A client with a history of heart failure is admitted with weight gain and peripheral edema. Which medication should the LPN/LVN anticipate being prescribed?
- A. Lisinopril (Zestril)
- B. Furosemide (Lasix)
- C. Metoprolol (Lopressor)
- D. Simvastatin (Zocor)
Correct Answer: B
Rationale: Furosemide (Lasix) is the correct answer. In a client with heart failure experiencing weight gain and peripheral edema, the priority is to manage fluid overload. Furosemide is a loop diuretic commonly prescribed to reduce excess fluid in heart failure patients. Lisinopril (Zestril) is an ACE inhibitor used to treat hypertension and heart failure but does not directly address fluid overload. Metoprolol (Lopressor) is a beta-blocker that helps manage heart failure symptoms but does not primarily target fluid retention. Simvastatin (Zocor) is a statin used to lower cholesterol levels and is not indicated for managing fluid overload in heart failure.
When evaluating a client's plan of care, the LPN determines that a desired outcome was not achieved. Which action will the LPN implement first?
- A. Establish a new nursing diagnosis.
- B. Note which actions were not implemented.
- C. Add additional nursing orders to the plan.
- D. Collaborate with the healthcare provider to make changes.
Correct Answer: B
Rationale: The correct first action for the LPN to take when a desired outcome is not achieved is to note which actions were not implemented. This step helps in identifying gaps in the plan of care and reasons for not achieving the desired outcome. Establishing a new nursing diagnosis (Choice A) is not the initial step when evaluating the plan of care. Adding additional nursing orders (Choice C) may not address the root cause of the unachieved outcome.
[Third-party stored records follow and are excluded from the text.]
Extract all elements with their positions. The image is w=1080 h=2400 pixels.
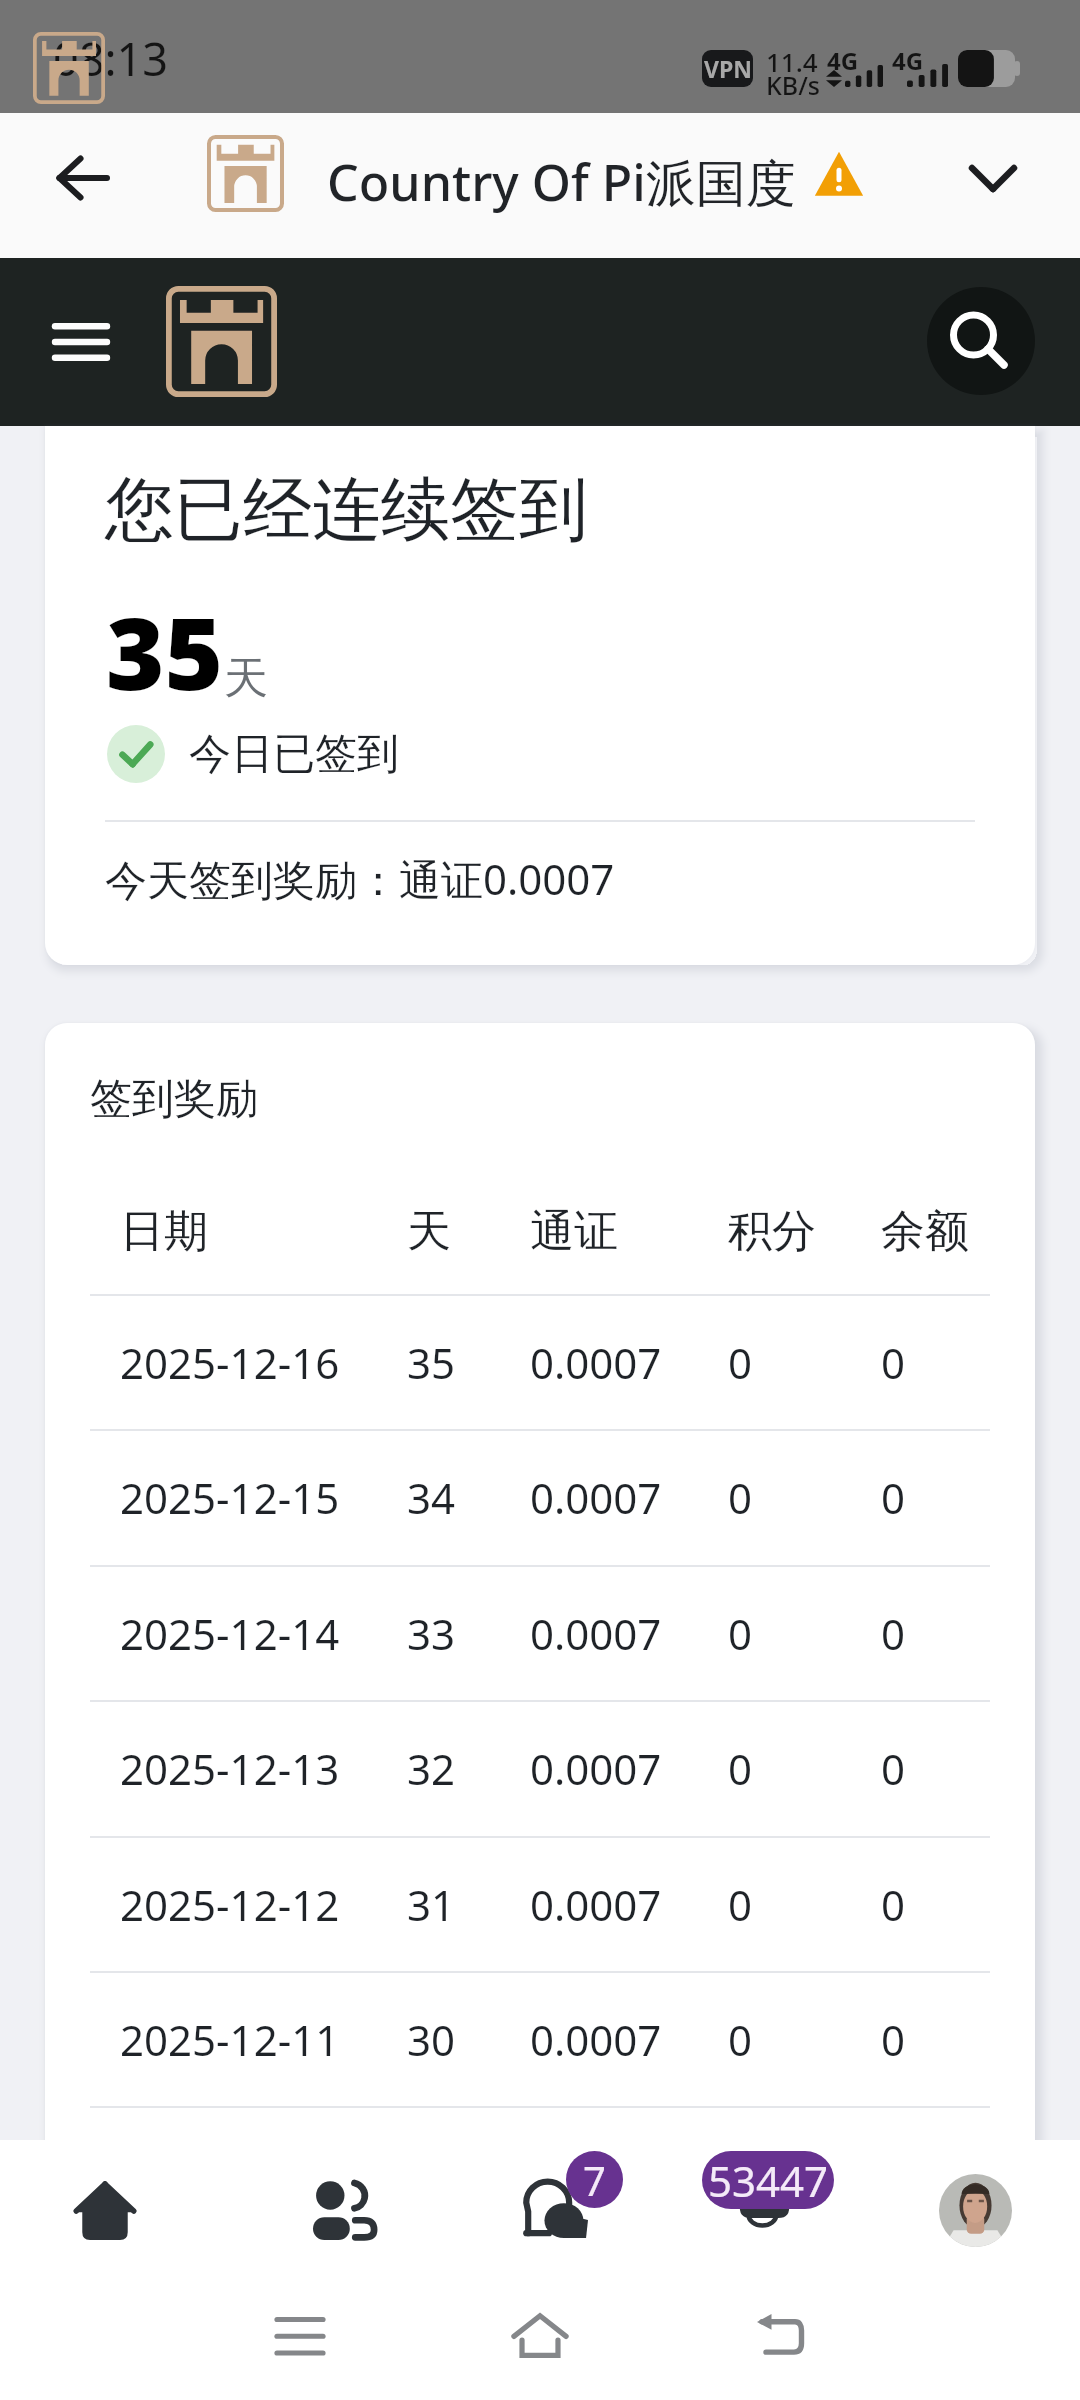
staticText: 余额 — [881, 1204, 969, 1259]
button[interactable]: 日期 — [45, 1164, 1035, 1259]
staticText: 2025-12-12 — [120, 1876, 340, 1933]
staticText: 2025-12-14 — [120, 1605, 340, 1662]
staticText: 32 — [407, 1740, 456, 1797]
staticText: 4G — [827, 44, 859, 77]
staticText: 4G — [892, 44, 924, 77]
staticText: 31 — [407, 1876, 456, 1933]
staticText: 天 — [407, 1204, 451, 1259]
staticText: KB/s — [766, 68, 820, 102]
staticText: 35 — [407, 1334, 456, 1391]
staticText: VPN — [704, 53, 752, 84]
staticText: 7 — [583, 2153, 606, 2207]
staticText: 通证 — [530, 1204, 618, 1259]
staticText: 0.0007 — [530, 1605, 662, 1662]
staticText: 0.0007 — [530, 1334, 662, 1391]
button[interactable]: 2025-12-14 — [45, 1565, 1035, 1660]
staticText: 0 — [728, 1876, 753, 1933]
staticText: 今日已签到 — [189, 728, 399, 781]
staticText: 0.0007 — [530, 1740, 662, 1797]
button[interactable]: Search — [927, 287, 1035, 395]
staticText: 11.4 — [766, 44, 818, 79]
staticText: 34 — [407, 1469, 456, 1526]
staticText: 2025-12-13 — [120, 1740, 340, 1797]
button[interactable]: Recents — [240, 2270, 360, 2400]
button[interactable]: Notifications — [690, 2140, 850, 2270]
button[interactable]: Home — [480, 2270, 600, 2400]
staticText: Country Of Pi派国度 — [327, 148, 796, 216]
button[interactable]: 2025-12-16 — [45, 1294, 1035, 1389]
staticText: 2025-12-15 — [120, 1469, 340, 1526]
staticText: 0 — [881, 1334, 906, 1391]
button[interactable]: 2025-12-15 — [45, 1429, 1035, 1524]
staticText: 0 — [881, 2011, 906, 2068]
staticText: 0.0007 — [530, 2011, 662, 2068]
staticText: 0 — [881, 1740, 906, 1797]
button[interactable]: Home — [38, 2150, 172, 2270]
staticText: 0 — [728, 1605, 753, 1662]
staticText: 您已经连续签到 — [105, 467, 588, 554]
button[interactable]: Expand — [933, 118, 1053, 238]
staticText: 0.0007 — [530, 1469, 662, 1526]
staticText: 0 — [881, 1876, 906, 1933]
staticText: 0 — [728, 2011, 753, 2068]
staticText: 30 — [407, 2011, 456, 2068]
staticText: 08:13 — [53, 28, 169, 89]
staticText: 0 — [881, 1469, 906, 1526]
button[interactable]: Menu — [26, 287, 136, 397]
staticText: 0 — [728, 1469, 753, 1526]
button[interactable]: Back — [720, 2270, 840, 2400]
staticText: 0.0007 — [530, 1876, 662, 1933]
staticText: 0 — [728, 1740, 753, 1797]
button[interactable]: 2025-12-12 — [45, 1836, 1035, 1931]
staticText: 53447 — [708, 2152, 829, 2209]
staticText: 签到奖励 — [90, 1073, 258, 1126]
staticText: 2025-12-16 — [120, 1334, 340, 1391]
button[interactable]: Messages — [488, 2140, 648, 2270]
button[interactable]: 2025-12-11 — [45, 1971, 1035, 2066]
staticText: 35 — [106, 583, 224, 719]
staticText: 0 — [728, 1334, 753, 1391]
button[interactable]: Back — [22, 118, 142, 238]
staticText: 2025-12-11 — [120, 2011, 340, 2068]
staticText: 日期 — [120, 1204, 208, 1259]
staticText: 今天签到奖励：通证0.0007 — [105, 850, 615, 907]
button[interactable]: 2025-12-13 — [45, 1700, 1035, 1795]
staticText: 天 — [224, 651, 268, 706]
button[interactable]: Profile — [908, 2150, 1042, 2270]
button[interactable]: Community — [278, 2150, 412, 2270]
staticText: 33 — [407, 1605, 456, 1662]
staticText: 0 — [881, 1605, 906, 1662]
staticText: 积分 — [728, 1204, 816, 1259]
Collaborating with the healthcare provider (Choice D) should come after identifying the gaps in the plan and reasons for the outcome not being met.
What are the correct steps used for abdominal assessment?
- A. Inspection, auscultation, percussion, palpation
- B. Palpation, inspection, auscultation, percussion
- C. Percussion, palpation, inspection, auscultation
- D. Auscultation, palpation, percussion, inspection
Correct Answer: A
Rationale: The correct order for abdominal assessment is inspection, auscultation, percussion, and palpation. Inspection allows the nurse to visually assess the abdomen for any abnormalities or distension. Auscultation follows to listen for bowel sounds and vascular sounds. Percussion helps to assess the density of underlying structures and detect any abnormal masses. Palpation is performed last to assess tenderness, organ size, and detect any masses. Choices B, C, and D have the steps in the incorrect order, making them the wrong choices.